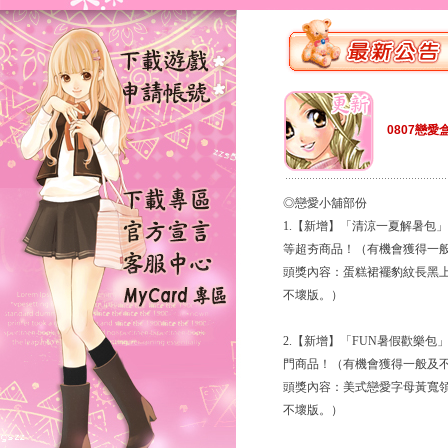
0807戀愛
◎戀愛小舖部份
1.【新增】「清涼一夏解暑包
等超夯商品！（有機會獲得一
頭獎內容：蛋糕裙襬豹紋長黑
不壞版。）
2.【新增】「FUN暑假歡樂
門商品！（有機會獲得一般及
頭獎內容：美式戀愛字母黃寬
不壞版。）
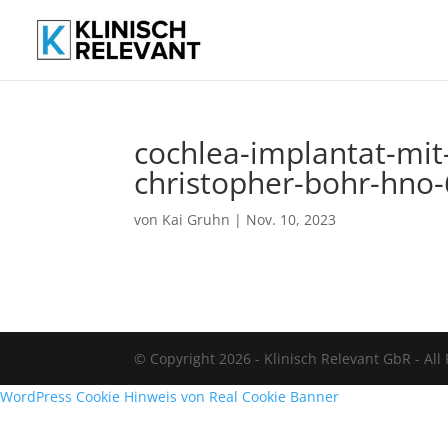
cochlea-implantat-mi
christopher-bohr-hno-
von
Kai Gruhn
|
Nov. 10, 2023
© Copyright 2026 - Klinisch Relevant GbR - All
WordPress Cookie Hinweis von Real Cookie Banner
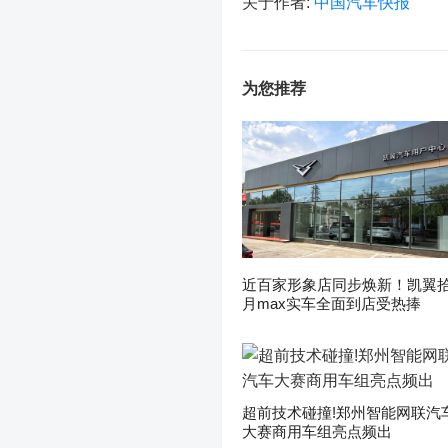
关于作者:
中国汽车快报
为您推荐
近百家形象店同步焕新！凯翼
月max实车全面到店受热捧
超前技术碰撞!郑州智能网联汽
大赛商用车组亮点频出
# # # # # # #
» Task directions:
Word for word, write out the lines from the top of the records above down to the line holding "超前技术碰撞!郑州智能网联汽", inclusive, but not the pictures.

» Result for this exercise:
0807戀愛
◎戀愛小舖部份
1.【新增】「清涼一夏解暑包
等超夯商品！（有機會獲得一
頭獎內容：蛋糕裙襬豹紋長黑
不壞版。）
2.【新增】「FUN暑假歡樂
門商品！（有機會獲得一般及
頭獎內容：美式戀愛字母黃寬
不壞版。）
cochlea-implantat-mi
christopher-bohr-hno-
von
Kai Gruhn
|
Nov. 10, 2023
© Copyright 2026 - Klinisch Relevant GbR - All
WordPress Cookie Hinweis von Real Cookie Banner
关于作者:
中国汽车快报
为您推荐
近百家形象店同步焕新！凯翼
月max实车全面到店受热捧
超前技术碰撞!郑州智能网联汽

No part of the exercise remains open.